We conducted manual data element mapping to identify overlaps between NACC and ADNI. We first did some pre-processing on the data dictionaries. In NACC’s data dictionaries, the attribute form of the data element is stored using short names (e.g., “a1”, “a2”, “b6”). We converted the short names to their full names provided on NACC’s website for data element mapping. For example, form “a1” has a full name of “Subject Demographics”. In ADNI’s data dictionary, for some imaging-related data elements, words in phrases describing brain regions are concatenated without spaces. We pre-processed such cases and added spaces between the concatenated words. For example, data element “Cortical Thickness Average of LeftIsthmusCingulate” in ADNI after pre-processing is “Cortical Thickness Average of Left Isthmus Cingulate”. The manual data element mapping were initially performed by XH (expertise in biomedical informatics) and further reviewed by LC and CT (with expertise in biomedical data science and ontology) as well as PES (clinical expert in AD). Disagreements were resolved through discussion.

A unique challenge in exploring data in multiple heterogeneous data sources is to address the coding inconsistency issue, which involves the detection and harmonization of inconsistencies among the disparate permissible values (or value domains) for the same data element  [17]. Such inconsistencies occur frequently for numerical and categorical variables.

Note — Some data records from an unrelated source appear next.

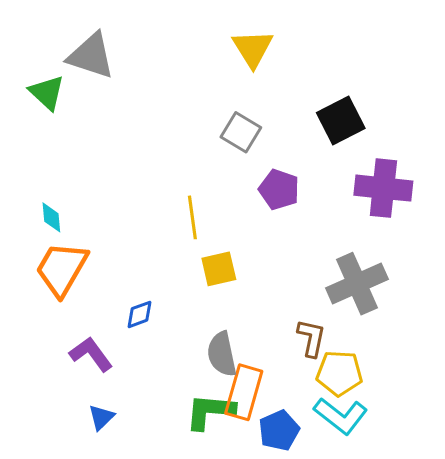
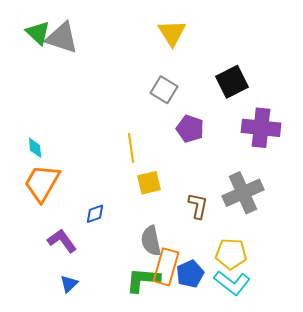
green triangle: (47, 93) -> (38, 33), moved
brown L-shape: (311, 338) -> (198, 206), moved
blue pentagon: (279, 431) -> (190, 274), moved

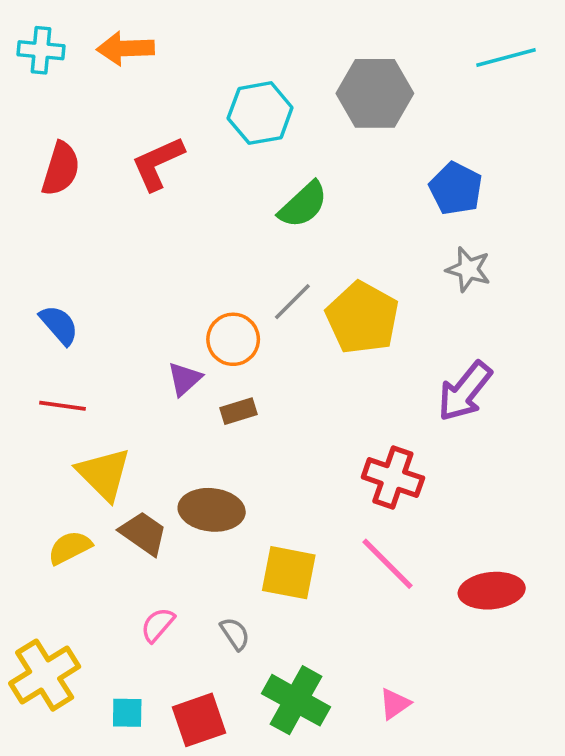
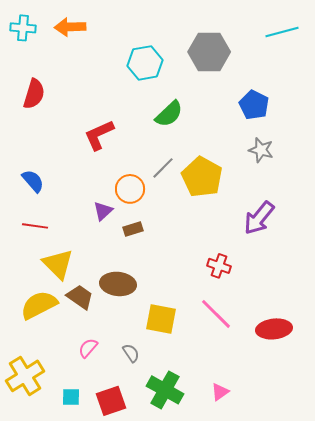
red L-shape: (158, 163) -> (99, 135), moved
red cross: (393, 478) -> (219, 266), size x0.7
yellow semicircle: (70, 548) -> (39, 305), size x1.5

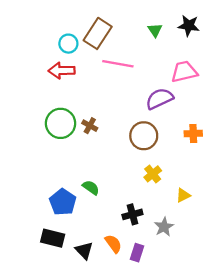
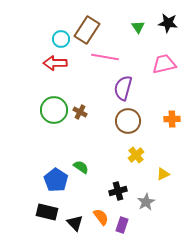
purple semicircle: (159, 99) -> (123, 88), moved, turned -50

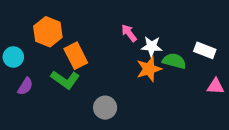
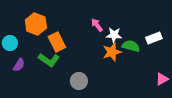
white rectangle: (205, 50) -> (154, 38), turned -42
pink triangle: (215, 86) -> (162, 79), moved, turned -32

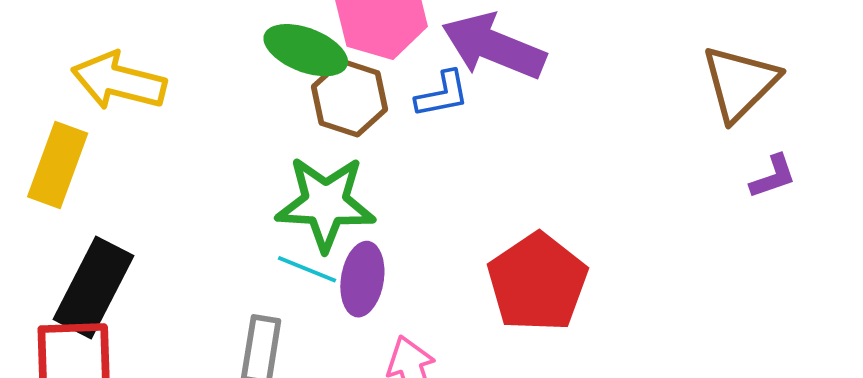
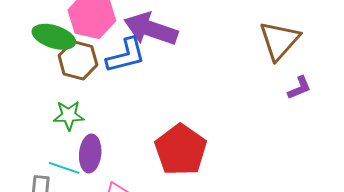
blue L-shape: (442, 94) -> (126, 55), size x1.4
green star: (325, 203) -> (69, 115), size x0.6
cyan line: (307, 269) -> (64, 168), moved

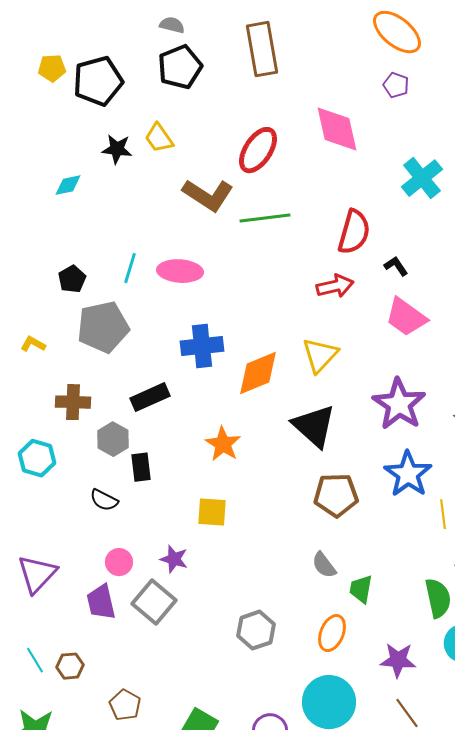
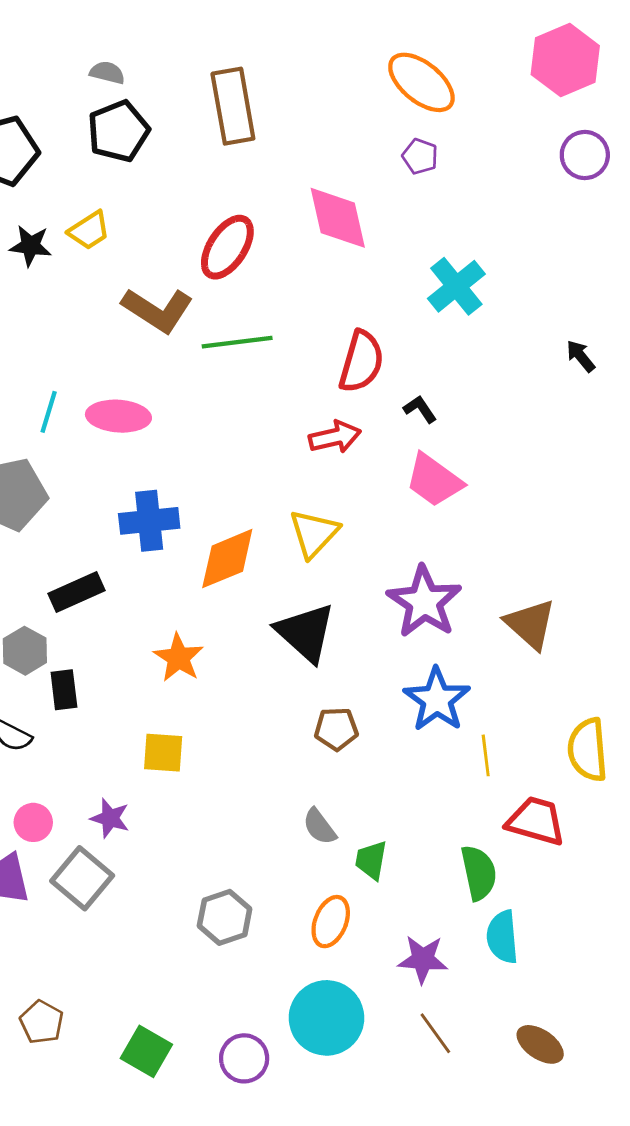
yellow trapezoid: (159, 138) -> (89, 230), turned -88
brown pentagon: (336, 495) -> (336, 729), size x0.7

For example, the permissible values of concept “Banked postmortem CSF” is inconsistent between NACC and ADNI. Table 3 shows how we handle the harmonization of the inconsistency for this data element. For the inconsistency of numerical concepts such as “Years of education” has a range of “0 - 36” in NACC and “0 - 20” in ADNI. We always kept the wider range, which is “0 - 36” in this case. To ensure accurate results for data exploration, we manually harmonized such heterogeneity.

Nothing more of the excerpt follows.